The closest to vibecoding in the 90's was to open Borland's Turbo C help in any page, copy and paste the example and modify it until you understand it or until it did what you wanted.
You know, that's exactly how I learned to program.
I started up QBasic knowing nothing other than that it seemed like a thing for programming computers and programming seemed like a cool thing to do.
I typed in random words, and eventually I typed "screen". When I pushed enter, QBasic capitalized it, so it seemed important. I hit F1 and read the help. It made no sense, but the example ran and had other capitalized words so I could repeat the process.
Eventually I started making really terrible text-based Final Fantasy knock-offs.
Wow, that’s exactly my memory. As far as my family was concerned I was spending day and night in front of the “blue screen”. I got as far as programming a GUI by copying windows 95 pixel by pixel, text editor, fonts, cd player, minesweeper.

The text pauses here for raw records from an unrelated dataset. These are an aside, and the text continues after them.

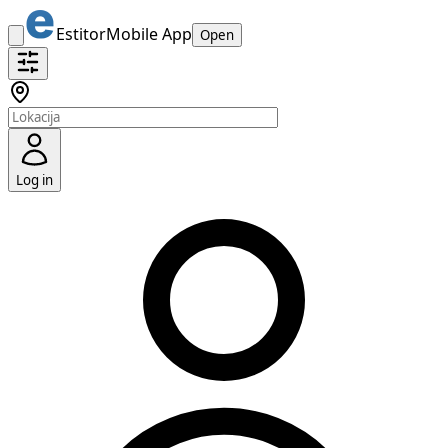
Estitor
Mobile App
Open
Log in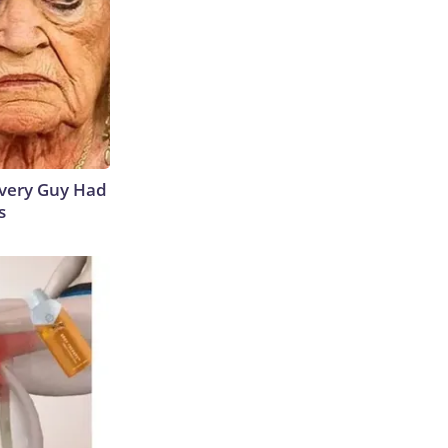
 Every Guy Had
s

I wish I had the code.
The closest to vibecoding in the 10's was to keep searching Stack Overflow for questions vaguely asking similar things as what you wanted and copy-paste things until it kind of worked.
Fairly confident I've never copy-pasted much of any code from stack overflow directly. Shell commands, yes, but code? Usually i just use the answer as inspiration.
Still, you can find an awful lot of solutions there, no question
Turbo pascal help for me! The polynomial example taught me how to use pointers. Before that, I could only use static arrays up to a certain length.
Learning about heap allocation was euphoric. I kept beaming because I had unlocked infinite memory, and people around me didn't get why I was such a happy teenager.
To be fair, I already knew about memory regions from PEEK/POKEing on a commodore as a child, but it was always static and pre-populated.
Microsoft Quick Basic help was also gold.